Newmark announces it has completed the sale of Tierra Santa Apartment Homes, a 274-unit, value-add multifamily community in Phoenix, Arizona for $59.6 million, or $217,518 per unit. Newmark Senior Managing Director Brett Polachek, Executive Managing Director Brad Goff and Managing Director Chris Canter have a long-term relationship with the seller, a joint venture between Western Wealth Capital and Prospect Ridge. The buyer was Tides Equities LLC.
“We are fortunate to have worked with the sellers over the past seven years, having completed five transactions during that time,” said Goff. “This partnership has been an active seller in the market, trading its multifamily portfolio with great success.”
Polachek added, “Tierra Santa is perfectly positioned for the buyer to continue a value-add program, as over 60% of its units remain in classic condition. This property has already proven its ability to continue increasing revenue via additional interior renovations.”
Built in 1985, the two-story, garden-style property, located at 4620 West McDowell Road, measures 166,412 square feet and features a mix of studio, one- and two-bedroom units. Community amenities include two pools, fitness center, covered parking, soccer field, playground and infinity water feature. Tierra Santa is conveniently located in proximity to many of the West Valley’s premiere entertainment and dining experiences, outdoor recreation activities and ever-expanding lifestyle amenities.

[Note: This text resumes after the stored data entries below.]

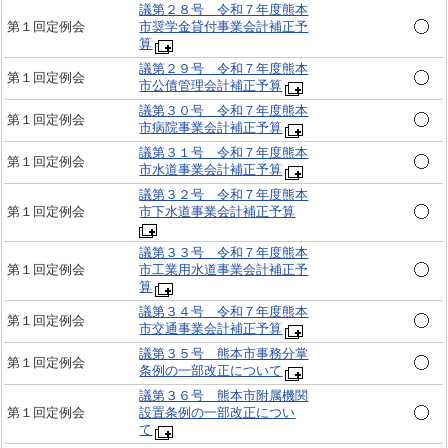
議第２８号 令和７年度熊本
第１回定例会
市奨学金貸付事業会計補正予
算
議第２９号 令和７年度熊本
第１回定例会
市公債管理会計補正予算
議第３０号 令和７年度熊本
第１回定例会
市病院事業会計補正予算
議第３１号 令和７年度熊本
第１回定例会
市水道事業会計補正予算
議第３２号 令和７年度熊本
第１回定例会
市下水道事業会計補正予算
議第３３号 令和７年度熊本
第１回定例会
市工業用水道事業会計補正予
算
議第３４号 令和７年度熊本
第１回定例会
市交通事業会計補正予算
議第３５号 熊本市事務分掌
第１回定例会
条例の一部改正について
議第３６号 熊本市附属機関
第１回定例会
設置条例の一部改正につい
て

According to Newmark Research, 268,331 multifamily units were absorbed nationally during the third quarter of 2021, marking the highest quarterly absorption figure in history. As more workers return to the office and the cost to own single-family homes continues to rise to historic levels, rental housing is anticipated to see strong demand. The increased demand is projected to support strong levels of rent growth through the end 2022. For the 12 months ending in third quarter 2021, Phoenix experienced the highest rent growth of all major U.S. markets, with annual effective rent growth approaching 25%.
Polachek, Canter and Goff have been extremely active as of late, completing more than $850 million in sales over the past year with five currently in escrow, further confirming Metro Phoenix’s continued growth and quality underlying real estate fundamentals.